M. le Duc d'Orléans had, throughout his life, entertained for the throne the inclination that every high-born soul feels for power. This inclination is modified according to the possessor's character: impetuous and aspiring, or slack and fawning; imprudent, open, declared in the former, circumspect, hidden, shamefaced in the latter: one, in order to elevate himself, is capable of any crime; the other, in order to rise, can descend to any meanness. M. le Duc d'Orléans belonged to this latter class of ambitious men. Follow this Prince in his career: he never says and never does anything completely; he always leaves a door open for escape. During the Restoration, he flattered the Court and encouraged liberal opinion; Neuilly became the meeting-place of discontent and the discontented. They sighed, they pressed each other's hands with eyes raised to Heaven, but they did not utter a word of enough significance to be reported in high places. When a member of the Opposition died, a carriage was sent to the funeral, but the carriage was empty: the livery is admitted to every door and every grave-side. If, at the time of my disgrace at Court, I found myself at the Tuileries on M. le Duc d'Orléans' path, he went past, taking care to bow to the right, in such a manner that, I being on the left, he turned his shoulder to me. That would be remarked and would do good.

Was M. le Duc d'Orléans aware beforehand of the Ordinances of July? Was he told of them by a person who held M. Ouvrard's secret? What did he think of them? What were his hopes and fears? Did he conceive a plan? Did he urge M. Laffitte to act as he did act, or did he let M. Laffitte act as he pleased? To judge from Louis-Philippe's character, we must presume that he took no resolve, and that his political timidity, taking refuge in his falseness, awaited events as the spider awaits the gnat which will be taken in its web. He allowed the moment to conspire; he himself conspired only by his wishes, of which it is probable that he was afraid.

M. le Duc D'Orléans.

There were two courses open to M. le Duc d'Orléans: the first, and the more honourable, was to hasten to Saint-Cloud, to interpose himself between Charles X. and the people, in order to save the crown of the one and the liberty of the other; the second consisted in flinging himself on the barricades, with the tricolour flag in his hand, and placing himself at the head of the movement of the world. Philip had to choose between the honest man and the great man: he preferred to pilfer the crown from the King and liberty from the people. During the confusion and misfortune of a fire, a pickpocket artfully purloins the most valuable objects from the burning palace, without heeding the cries of a child which the flames have surprised in its cradle.

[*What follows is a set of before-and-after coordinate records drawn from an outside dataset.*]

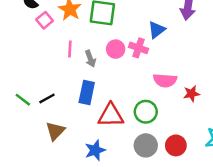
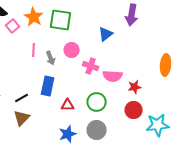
pink cross: (139, 48) -> (91, 66), moved
black line: (47, 98) -> (22, 98), moved
red triangle: (111, 115) -> (68, 105), size x0.6
red circle: (176, 145) -> (134, 110), moved
blue star: (95, 150) -> (68, 134), moved

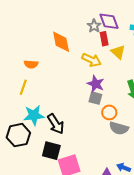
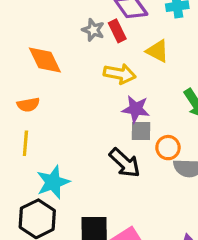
gray star: (94, 26) -> (93, 30), moved
red rectangle: (104, 39) -> (117, 31), moved
orange diamond: (61, 42) -> (45, 60), moved
black arrow: (56, 124) -> (125, 163), moved

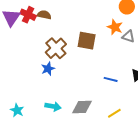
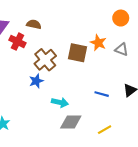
red cross: (28, 15) -> (17, 42), moved
orange star: (115, 27) -> (98, 43), moved
cyan arrow: (53, 106) -> (60, 102), moved

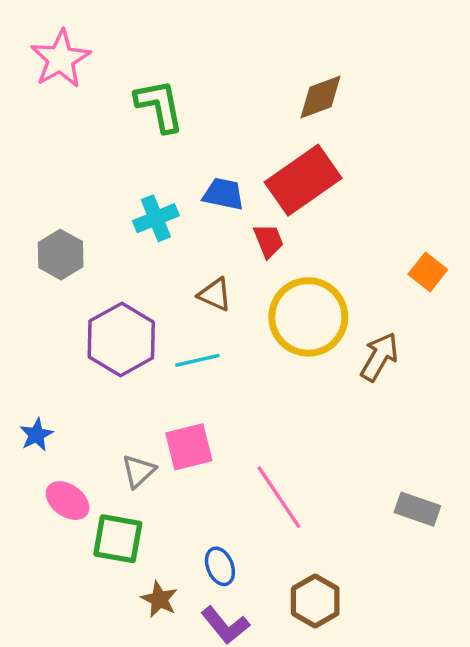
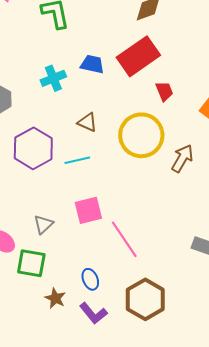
red trapezoid: (268, 241) -> (164, 91), moved
pink square: (189, 447) -> (88, 210), moved
brown hexagon: (315, 601) -> (145, 299), size x1.4

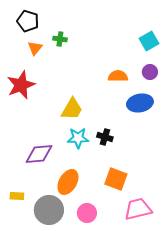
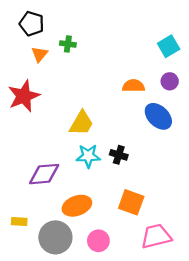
blue ellipse: (140, 103) -> (158, 116), turned 55
orange ellipse: (68, 182) -> (77, 206), turned 40

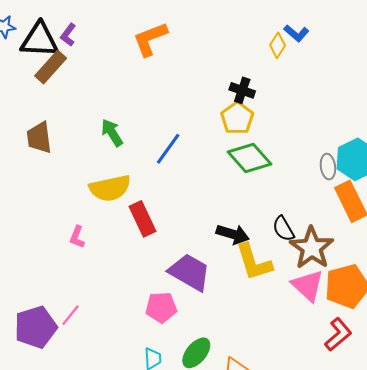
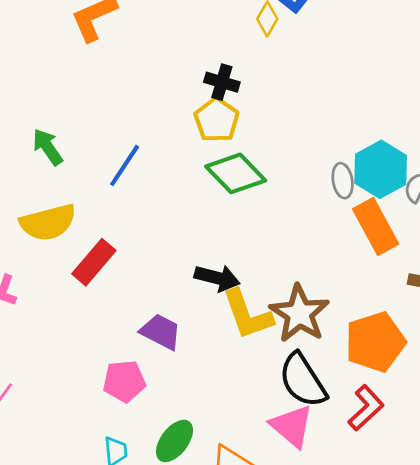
red rectangle: (143, 219) -> (94, 262), turned 68
black semicircle: (283, 229) -> (303, 380), moved, size x1.6
brown star: (312, 248) -> (299, 314), moved
purple trapezoid: (190, 272) -> (161, 332), size x0.7
pink triangle: (308, 285) -> (292, 426), moved

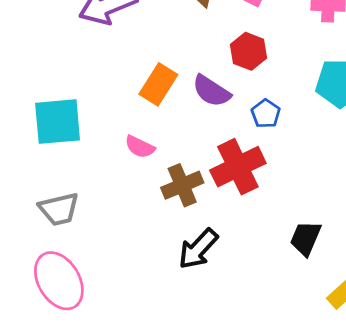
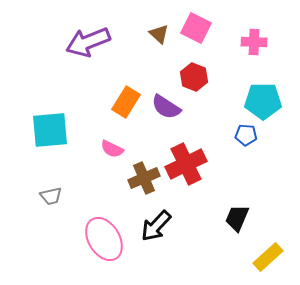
blue pentagon: (266, 114) -> (246, 135), moved, turned -30
gray trapezoid: (59, 209) -> (51, 196), size x0.7
pink ellipse: (59, 281) -> (104, 239), moved

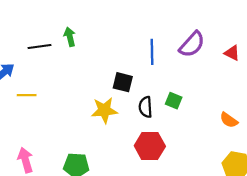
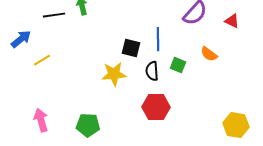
blue line: (152, 52) -> (158, 39), moved
yellow line: (27, 95) -> (42, 60), turned -30
orange semicircle: (229, 120) -> (209, 54), moved

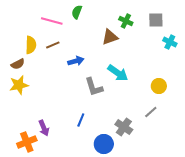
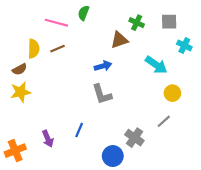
blue arrow: (76, 61) -> (103, 66), moved
cyan arrow: (118, 73) -> (156, 65), moved
blue line: (81, 120) -> (79, 130), moved
orange cross: (27, 142) -> (15, 151), moved

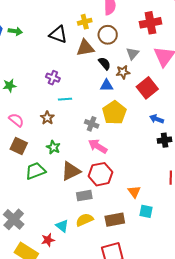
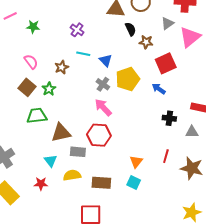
gray triangle: (132, 54) -> (167, 23), moved
blue triangle: (107, 85) -> (106, 60), moved, turned 32
blue arrow: (157, 119) -> (159, 89), moved
green star: (53, 147) -> (49, 89), moved
brown triangle: (71, 171) -> (61, 133), moved
orange triangle: (134, 192) -> (136, 162), moved
cyan triangle: (62, 226) -> (51, 161), moved
red star: (48, 240) -> (41, 184), moved

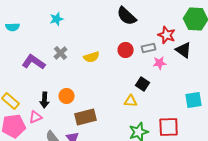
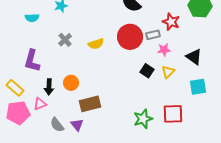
cyan semicircle: (13, 27) -> (32, 18), moved
red circle: (126, 50) -> (130, 37), size x1.6
black triangle: (184, 50) -> (194, 57), moved
purple L-shape: (34, 62) -> (32, 61), moved, turned -110
yellow triangle: (131, 101) -> (168, 72), moved, turned -48

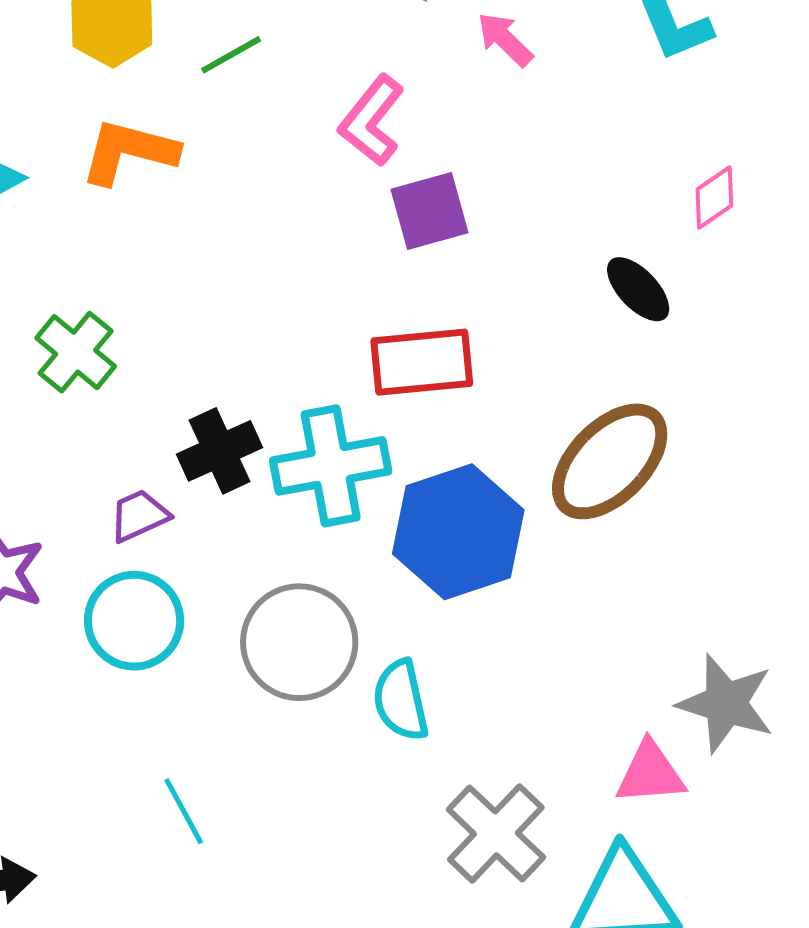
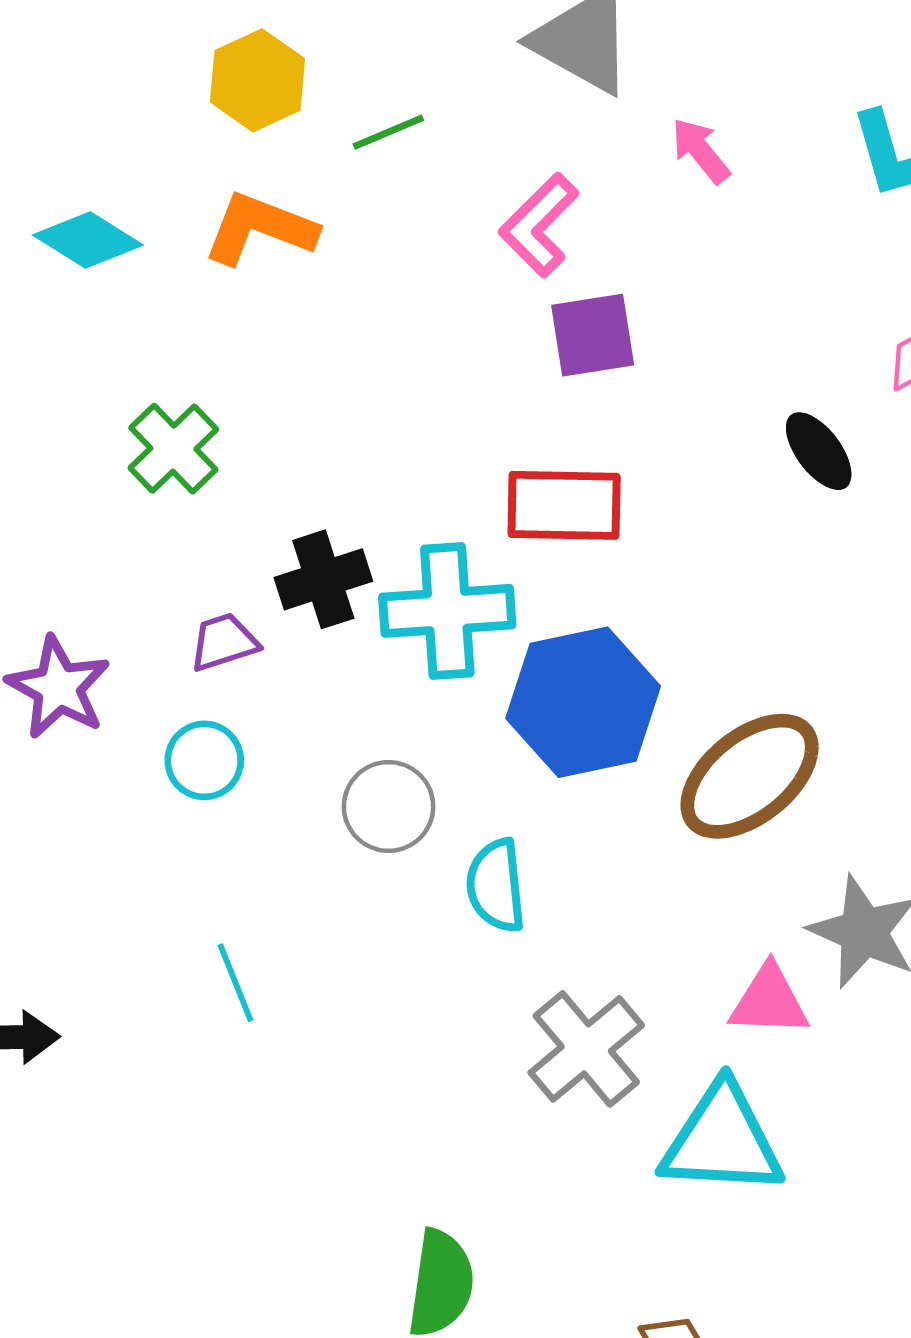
brown ellipse: (610, 461) -> (750, 776), moved
cyan circle: (134, 621) -> (204, 760), size x0.7
gray circle: (299, 642) -> (389, 806), size x0.7

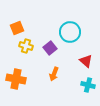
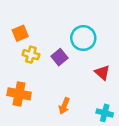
orange arrow: (54, 74) -> (64, 106), moved
cyan cross: (88, 85) -> (105, 113), moved

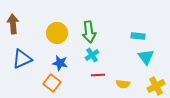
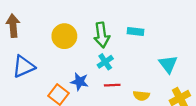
cyan rectangle: (138, 36) -> (135, 31), moved
blue star: (60, 63) -> (80, 82), moved

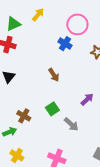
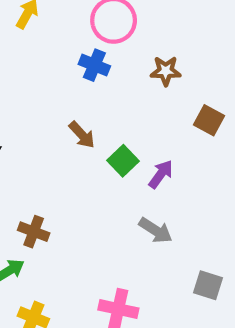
green square: (52, 109) -> (123, 161), moved
gray arrow: (71, 124) -> (156, 230), moved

The rich prey once seized, plenty of hounds were there for the distribution of the quarry: then came all those old corruptions of the preceding systems, those receivers of stolen goods, filthy, half-crushed toads that have been walked upon a hundred times and that live, all flattened out as they are. And yet those are the men of whom one boasts, whose ability one exalts! Milton thought otherwise when he wrote this passage in a sublime letter:

"If ever God poured a strong love for moral beauty in a man's breast, he did so in mine. Wherever I meet a man despising the false esteem of the vulgar, daring to aspire, by his opinions, his language and his conduct, to the greatest excellence which the lofty wisdom of the ages has taught us, I become united to that man by a sort of necessary attachment. There is no power in Heaven or upon earth which can prevent me from contemplating with respect and fondness those who have attained the summit of dignity and virtue."

The blind Court of Charles X. never knew where it stood or with whom it had to do: it might have ordered M. le Duc d'Orléans to Saint-Cloud, and it is probable that, at the first moment, he would have obeyed; it might have had him kidnapped at Neuilly, on the very day of the Ordinances: it took neither course.

On receipt of advices which Madame de Bondy brought him, at Neuilly, in the night of Tuesday the 27th, Louis-Philippe rose at three o'clock in the morning and withdrew to a place known only to his family. He had the double fear of being touched by the insurrection in Paris and of being arrested by a captain of the Guards. He therefore went to the Rainey, there in solitude to listen to the distant gun-shots of the Battle of the Louvre, as I had listened under a tree to those of the Battle of Waterloo. The feelings which doubtless stirred the Prince must have had very little in common with those which oppressed me in the plains of Ghent.